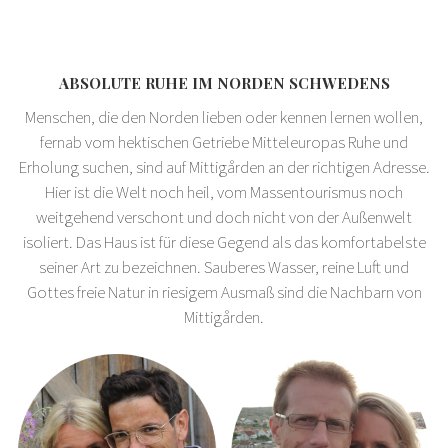
ABSOLUTE RUHE IM NORDEN SCHWEDENS
Menschen, die den Norden lieben oder kennen lernen wollen,
fernab vom hektischen Getriebe Mitteleuropas Ruhe und
Erholung suchen, sind auf Mittigården an der richtigen Adresse.
Hier ist die Welt noch heil, vom Massentourismus noch
weitgehend verschont und doch nicht von der Außenwelt
isoliert. Das Haus ist für diese Gegend als das komfortabelste
seiner Art zu bezeichnen. Sauberes Wasser, reine Luft und
Gottes freie Natur in riesigem Ausmaß sind die Nachbarn von
Mittigården.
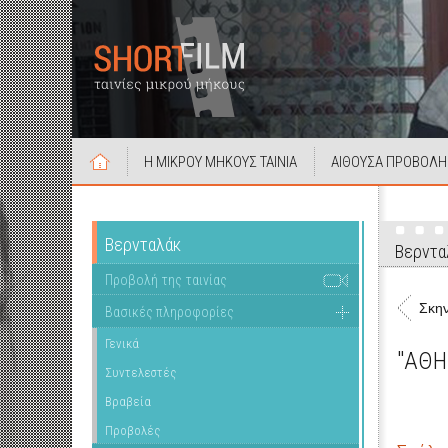
Η ΜΙΚΡΟΥ ΜΗΚΟΥΣ ΤΑΙΝΙΑ
ΑΙΘΟΥΣΑ ΠΡΟΒΟΛΗ
Βερνταλάκ
Βερντα
Προβολή της ταινίας
Σκην
Βασικές πληροφορίες
Γενικά
"ΑΘΗ
Συντελεστές
Βραβεία
Προβολές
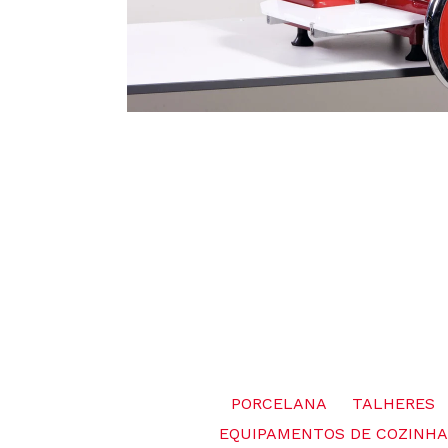
PORCELANA
TALHERES
EQUIPAMENTOS DE COZINHA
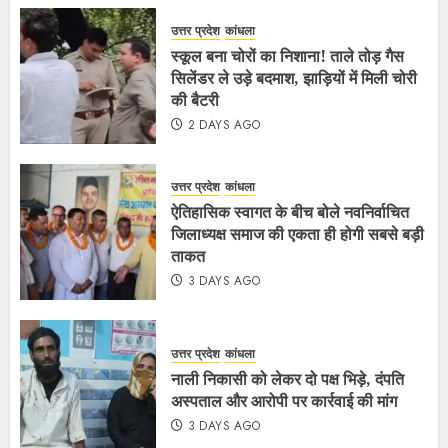
उत्तर प्रदेश
कांधला
स्कूल बना चोरों का निशाना! ताले तोड़ गैस
सिलेंडर ले उड़े बदमाश, झाड़ियों में मिली चोरी
की बैटरी
2 DAYS AGO
उत्तर प्रदेश
कांधला
ऐतिहासिक स्वागत के बीच बोले नवनिर्वाचित
जिलाध्यक्ष समाज की एकता ही होगी सबसे बड़ी
ताकत
3 DAYS AGO
उत्तर प्रदेश
कांधला
नाली निकासी को लेकर दो पक्ष भिड़े, दंपति
अस्पताल और आरोपी पर कार्रवाई की मांग
3 DAYS AGO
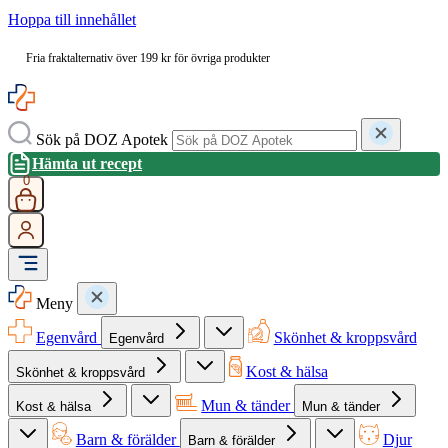
Hoppa till innehållet
Fria fraktalternativ över 199 kr för övriga produkter
Sök på DOZ Apotek
Hämta ut recept
0
Meny
Egenvård
Skönhet & kroppsvård
Egenvård
Kost & hälsa
Skönhet & kroppsvård
Mun & tänder
Kost & hälsa
Mun & tänder
Barn & förälder
Djur
Barn & förälder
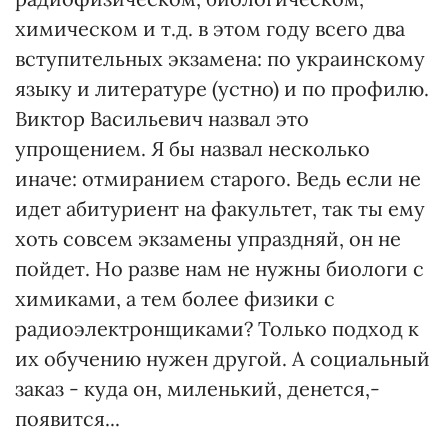
химическом и т.д. в этом году всего два
вступительных экзамена: по украинскому
языку и литературе (устно) и по профилю.
Виктор Васильевич назвал это
упрощением. Я бы назвал несколько
иначе: отмиранием старого. Ведь если не
идет абитуриент на факультет, так ты ему
хоть совсем экзамены упраздняй, он не
пойдет. Но разве нам не нужны биологи с
химиками, а тем более физики с
радиоэлектронщиками? Только подход к
их обучению нужен другой. А социальный
заказ - куда он, миленький, денется,-
появится...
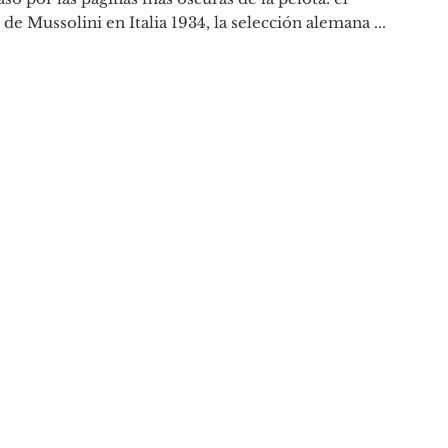
 de Mussolini en Italia 1934, la selección alemana ...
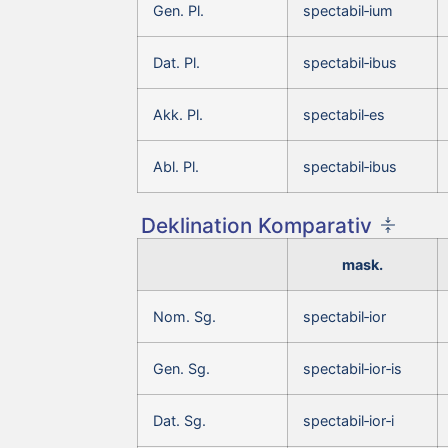
Gen. Pl.
spectabil‑ium
Dat. Pl.
spectabil‑ibus
Akk. Pl.
spectabil‑es
Abl. Pl.
spectabil‑ibus
Deklination Komparativ
mask.
Nom. Sg.
spectabil‑ior
Gen. Sg.
spectabil‑ior‑is
Dat. Sg.
spectabil‑ior‑i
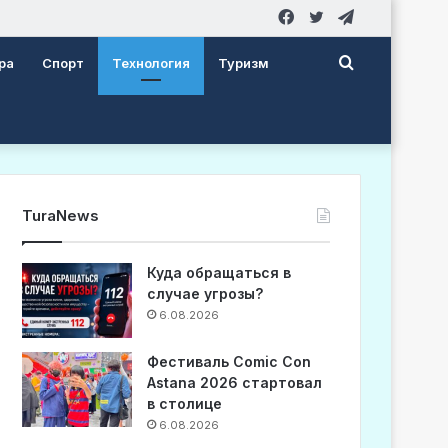
Facebook
Twitter
Telegram
Search
ра
Спорт
Технология
Туризм
for
TuraNews
Куда обращаться в
случае угрозы?
6.08.2026
Фестиваль Comic Con
Astana 2026 стартовал
в столице
6.08.2026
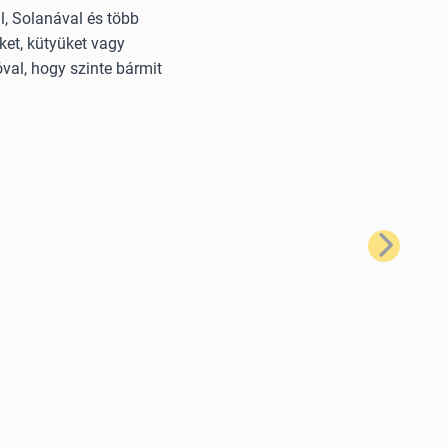
, Solanával és több
ket, kütyüket vagy
val, hogy szinte bármit
Következő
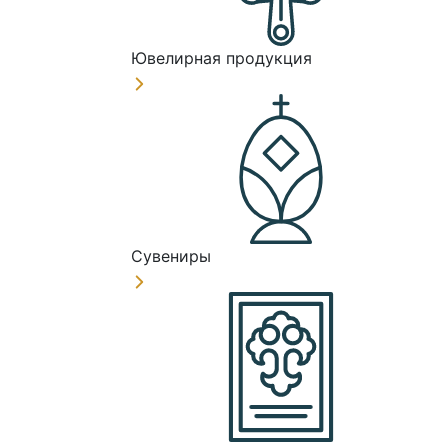
Ювелирная продукция
Сувениры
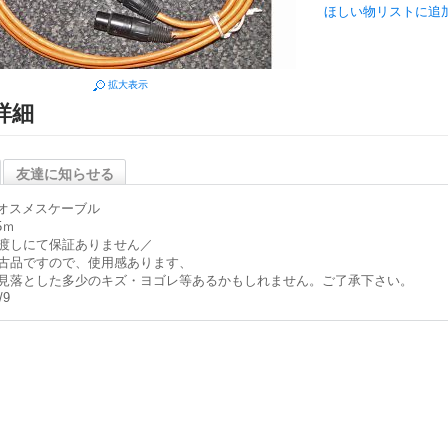
ほしい物リストに追
拡大表示
詳細
友達に知らせる
Rオスメスケーブル
5ｍ
渡しにて保証ありません／
古品ですので、使用感あります、
見落とした多少のキズ・ヨゴレ等あるかもしれません。ご了承下さい。
/9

──────

- What is needed
What is needed is a word-for-word transcription of all the entries, with the pictures dropped.

- Task solution
ABSOLUTE RUHE IM NORDEN SCHWEDENS
Menschen, die den Norden lieben oder kennen lernen wollen,
fernab vom hektischen Getriebe Mitteleuropas Ruhe und
Erholung suchen, sind auf Mittigården an der richtigen Adresse.
Hier ist die Welt noch heil, vom Massentourismus noch
weitgehend verschont und doch nicht von der Außenwelt
isoliert. Das Haus ist für diese Gegend als das komfortabelste
seiner Art zu bezeichnen. Sauberes Wasser, reine Luft und
Gottes freie Natur in riesigem Ausmaß sind die Nachbarn von
Mittigården.
Η ΜΙΚΡΟΥ ΜΗΚΟΥΣ ΤΑΙΝΙΑ
ΑΙΘΟΥΣΑ ΠΡΟΒΟΛΗ
Βερνταλάκ
Βερντα
Προβολή της ταινίας
Σκην
Βασικές πληροφορίες
Γενικά
"ΑΘΗ
Συντελεστές
Βραβεία
Προβολές
PORCELANA
TALHERES
EQUIPAMENTOS DE COZINHA
उत्तर प्रदेश
कांधला
स्कूल बना चोरों का निशाना! ताले तोड़ गैस
सिलेंडर ले उड़े बदमाश, झाड़ियों में मिली चोरी
की बैटरी
2 DAYS AGO
उत्तर प्रदेश
कांधला
ऐतिहासिक स्वागत के बीच बोले नवनिर्वाचित
जिलाध्यक्ष समाज की एकता ही होगी सबसे बड़ी
ताकत
3 DAYS AGO
उत्तर प्रदेश
कांधला
नाली निकासी को लेकर दो पक्ष भिड़े, दंपति
अस्पताल और आरोपी पर कार्रवाई की मांग
3 DAYS AGO
Hoppa till innehållet
Fria fraktalternativ över 199 kr för övriga produkter
Sök på DOZ Apotek
Hämta ut recept
0
Meny
Egenvård
Skönhet & kroppsvård
Egenvård
Kost & hälsa
Skönhet & kroppsvård
Mun & tänder
Kost & hälsa
Mun & tänder
Barn & förälder
Djur
Barn & förälder
химическом и т.д. в этом году всего два
вступительных экзамена: по украинскому
языку и литературе (устно) и по профилю.
Виктор Васильевич назвал это
упрощением. Я бы назвал несколько
иначе: отмиранием старого. Ведь если не
идет абитуриент на факультет, так ты ему
хоть совсем экзамены упраздняй, он не
пойдет. Но разве нам не нужны биологи с
химиками, а тем более физики с
радиоэлектронщиками? Только подход к
их обучению нужен другой. А социальный
заказ - куда он, миленький, денется,-
появится...
 de Mussolini en Italia 1934, la selección alemana ...
Gen. Pl.
spectabil‑ium
Dat. Pl.
spectabil‑ibus
Akk. Pl.
spectabil‑es
Abl. Pl.
spectabil‑ibus
Deklination Komparativ
mask.
Nom. Sg.
spectabil‑ior
Gen. Sg.
spectabil‑ior‑is
Dat. Sg.
spectabil‑ior‑i
Facebook
Twitter
Telegram
Search
ра
Спорт
Технология
Туризм
for
TuraNews
Куда обращаться в
случае угрозы?
6.08.2026
Фестиваль Comic Con
Astana 2026 стартовал
в столице
6.08.2026
, Solanával és több
ket, kütyüket vagy
val, hogy szinte bármit
Következő
Ювелирная продукция
Сувениры
ほしい物リストに追
拡大表示
詳細
友達に知らせる
Rオスメスケーブル
5ｍ
渡しにて保証ありません／
古品ですので、使用感あります、
見落とした多少のキズ・ヨゴレ等あるかもしれません。ご了承下さい。
/9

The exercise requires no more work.